ASSIGNMENT: Return the run of lines below that opens with the line containing "die Vergütungspflicht." and closes with the line containing "ökonomischen wie moralischen", keeping each one exact.
____________________
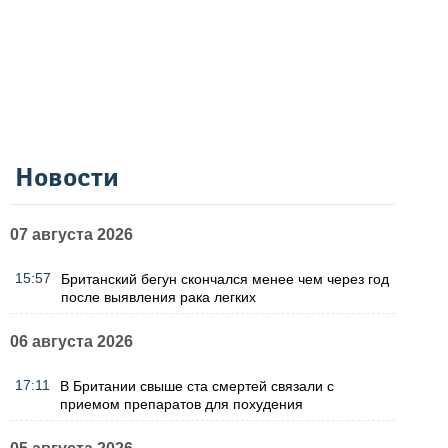
Новости
07 августа 2026
15:57
Британский бегун скончался менее чем через год
после выявления рака легких
06 августа 2026
17:11
В Британии свыше ста смертей связали с
приемом препаратов для похудения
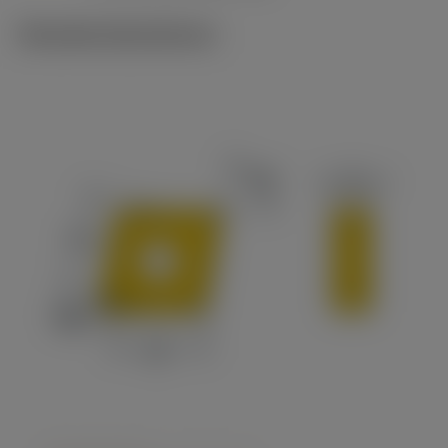
Tekniske illustrationer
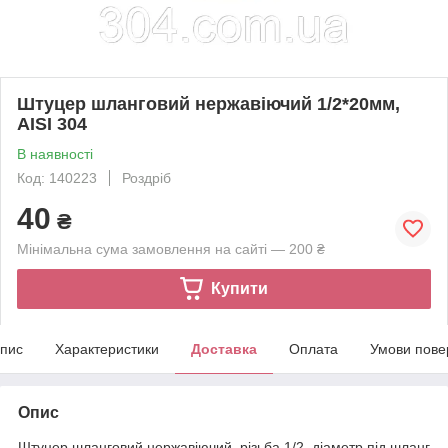
Штуцер шланговий нержавіючий 1/2*20мм,
AISI 304
В наявності
Код: 140223
Роздріб
40
₴
Мінімальна сума замовлення на сайті — 200 ₴
Купити
пис
Характеристики
Доставка
Оплата
Умови пове
Опис
Штуцер шланговий нержавіючий, різьба 1/2, діаметр під шланг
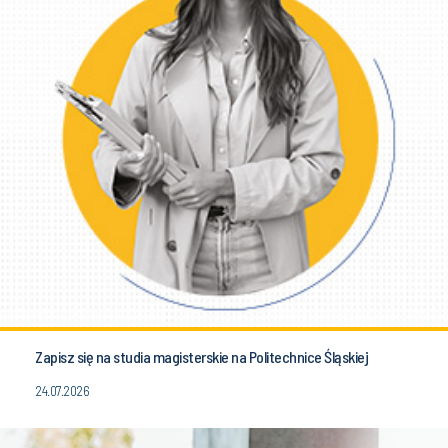
Zapisz się na studia magisterskie na Politechnice Śląskiej
24.07.2026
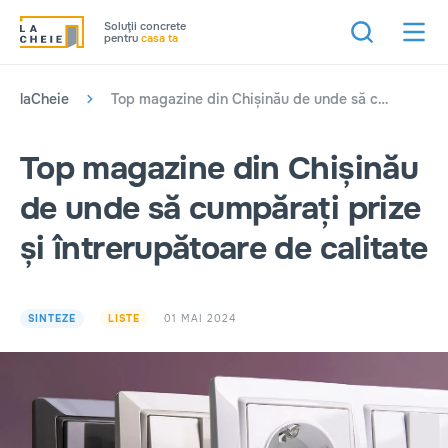
Soluţii concrete
pentru
casa ta
laCheie
Top magazine din Chișinău de unde să cumpărați prize și întrerupătoare de calitate
Top magazine din Chișinău
de unde să cumpărați prize
și întrerupătoare de calitate
01 MAI 2024
SINTEZE
LISTE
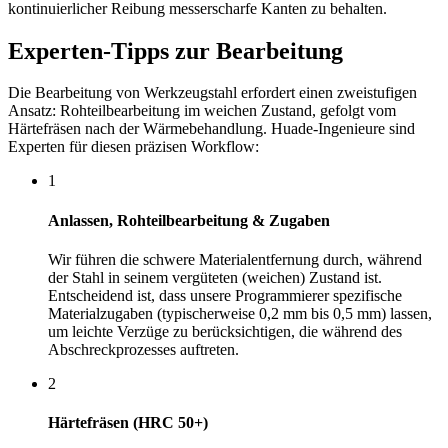
kontinuierlicher Reibung messerscharfe Kanten zu behalten.
Experten-Tipps zur Bearbeitung
Die Bearbeitung von Werkzeugstahl erfordert einen zweistufigen
Ansatz: Rohteilbearbeitung im weichen Zustand, gefolgt vom
Härtefräsen nach der Wärmebehandlung. Huade-Ingenieure sind
Experten für diesen präzisen Workflow:
1
Anlassen, Rohteilbearbeitung & Zugaben
Wir führen die schwere Materialentfernung durch, während
der Stahl in seinem vergüteten (weichen) Zustand ist.
Entscheidend ist, dass unsere Programmierer spezifische
Materialzugaben (typischerweise 0,2 mm bis 0,5 mm) lassen,
um leichte Verzüge zu berücksichtigen, die während des
Abschreckprozesses auftreten.
2
Härtefräsen (HRC 50+)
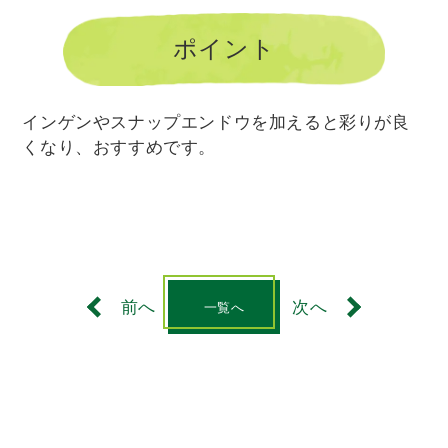
ポイント
インゲンやスナップエンドウを加えると彩りが良
くなり、おすすめです。
前へ
次へ
一覧へ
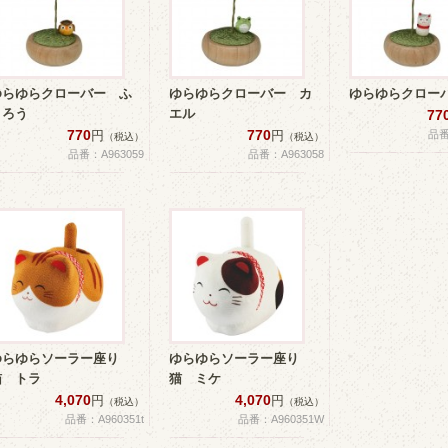
ゆらゆらクローバー ふ
ゆらゆらクローバー カ
ゆらゆらクロー
くろう
エル
77
770
770
円
円
品番
（税込）
（税込）
品番：A963059
品番：A963058
ゆらゆらソーラー座り
ゆらゆらソーラー座り
猫 トラ
猫 ミケ
4,070
4,070
円
円
（税込）
（税込）
品番：A960351t
品番：A960351W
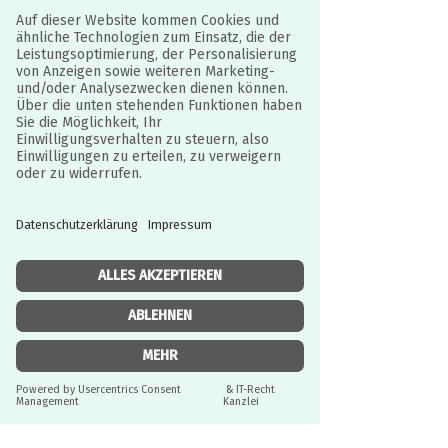
entdeckt so, was sich dahinter
versteckt. Einfach magisch: Motive
tauchen auf und ändern ihre Farbe! Die
Bögen trocknen und das Kind kann
wieder von vorne beginnen!
Eine erste Malaktivität ab 18 Monaten.
Magischer Effekt!
Ein großer Stift, der perfekt für
Kinderhände geeignet ist.
Eine feste Unterlage für die 4 Bögen
Bögen aus Kunststoff, um die Aktivität
nach Lust und Laune zu wiederholen.
Praktische und einfach zu
transportierende Aufbewahrungsbox.
JURISTISCH BETREUT
Einzelheiten:
Durch IT-Recht Kanzlei
Inhalt: 4 illustrierte Bögen (13 x 20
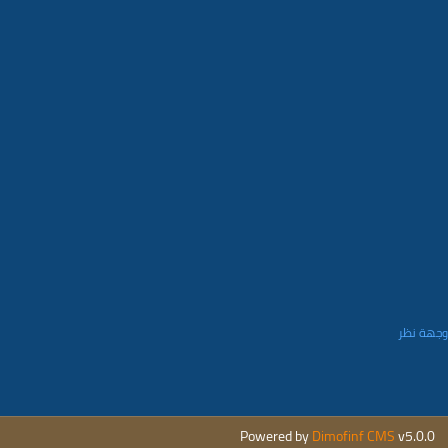
 وجهة نظر
Powered by
Dimofinf CMS
v5.0.0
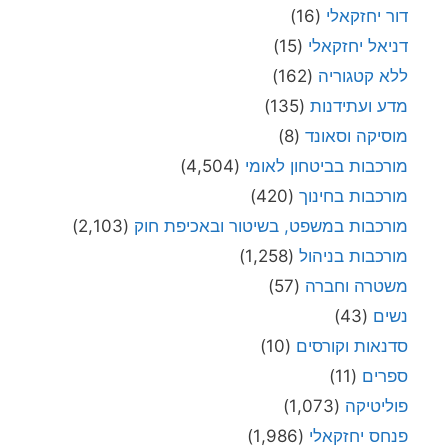
דור יחזקאלי
(16)
דניאל יחזקאלי
(15)
ללא קטגוריה
(162)
מדע ועתידנות
(135)
מוסיקה וסאונד
(8)
מורכבות בביטחון לאומי
(4,504)
מורכבות בחינוך
(420)
מורכבות במשפט, בשיטור ובאכיפת חוק
(2,103)
מורכבות בניהול
(1,258)
משטרה וחברה
(57)
נשים
(43)
סדנאות וקורסים
(10)
ספרים
(11)
פוליטיקה
(1,073)
פנחס יחזקאלי
(1,986)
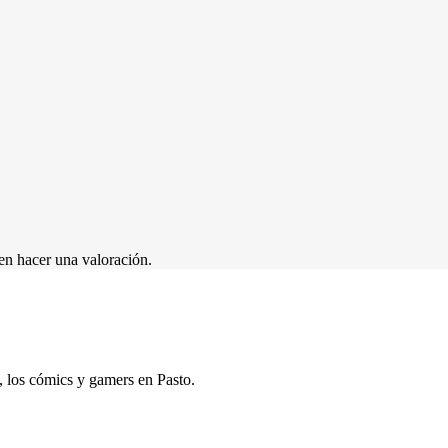
en hacer una valoración.
s, los cómics y gamers en Pasto.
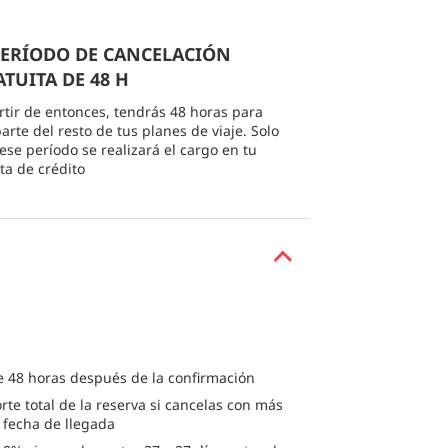
 PERÍODO DE CANCELACIÓN
TUITA DE 48 H
rtir de entonces, tendrás 48 horas para
arte del resto de tus planes de viaje. Solo
 ese período se realizará el cargo en tu
eta de crédito
e 48 horas después de la confirmación
rte total de la reserva si cancelas con más
a fecha de llegada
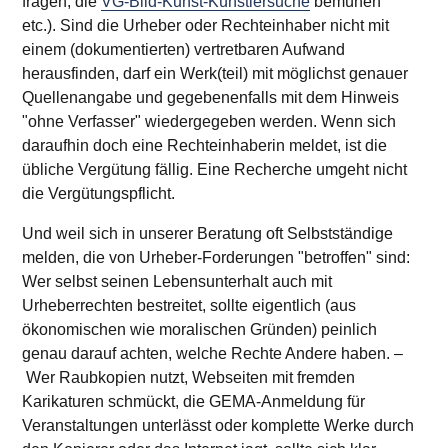
fragen, die
VG-Bild-Kunst-Künstlersuche
bemühen
etc.). Sind die Urheber oder Rechteinhaber nicht mit
einem (dokumentierten) vertretbaren Aufwand
herausfinden, darf ein Werk(teil) mit möglichst genauer
Quellenangabe und gegebenenfalls mit dem Hinweis
"ohne Verfasser" wiedergegeben werden. Wenn sich
daraufhin doch eine Rechteinhaberin meldet, ist die
übliche Vergütung fällig. Eine Recherche umgeht nicht
die Vergütungspflicht.
Und weil sich in unserer Beratung oft Selbstständige
melden, die von Urheber-Forderungen "betroffen" sind:
Wer selbst seinen Lebensunterhalt auch mit
Urheberrechten bestreitet, sollte eigentlich (aus
ökonomischen wie moralischen Gründen) peinlich
genau darauf achten, welche Rechte Andere haben. –
Wer Raubkopien nutzt, Webseiten mit fremden
Karikaturen schmückt, die GEMA-Anmeldung für
Veranstaltungen unterlässt oder komplette Werke durch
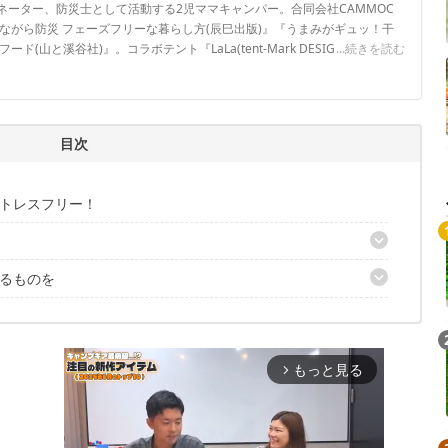
ネーター、防災士として活動する2児ママキャンパー。合同会社CAMMOC
ながら防災 フェーズフリーな暮らし方(辰巳出版)』『うまみがギュッ！干
(山と溪谷社)』。コラボテント『LaLa(tent-Mark DESIGNS)』。SNS
...続きを読む
フォローしていただけると嬉しいです！▶2016年～CAMP HACKライター
目次
トレスフリー！
るものを
AG
グケース
ミ箱 タワー
もっと見る
arrow_forward_ios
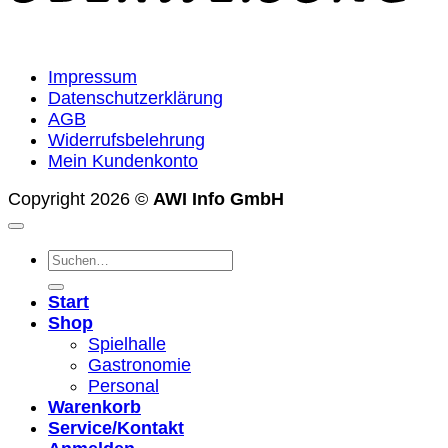
Impressum
Datenschutzerklärung
AGB
Widerrufsbelehrung
Mein Kundenkonto
Copyright 2026 ©
AWI Info GmbH
Suchen
nach:
Start
Shop
Spielhalle
Gastronomie
Personal
Warenkorb
Service/Kontakt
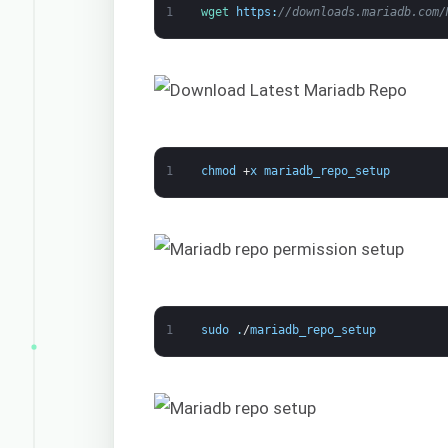
1
wget 
https
:
//downloads.mariadb.com/
1
chmod
+
x
mariadb_repo_setup
1
sudo
.
/
mariadb_repo_setup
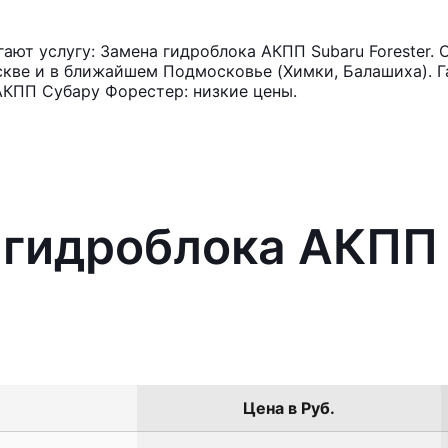
ют услугу: Замена гидроблока АКПП Subaru Forester. 
кве и в ближайшем Подмосковье (Химки, Балашиха). Га
АКПП Субару Форестер: низкие цены.
 гидроблока АКПП
Цена в Руб.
____________________
SOLVED EXERCISE:
die Vergütungspflicht.
Und weil sich in unserer Beratung oft Selbstständige
melden, die von Urheber-Forderungen "betroffen" sind:
Wer selbst seinen Lebensunterhalt auch mit
Urheberrechten bestreitet, sollte eigentlich (aus
ökonomischen wie moralischen Gründen) peinlich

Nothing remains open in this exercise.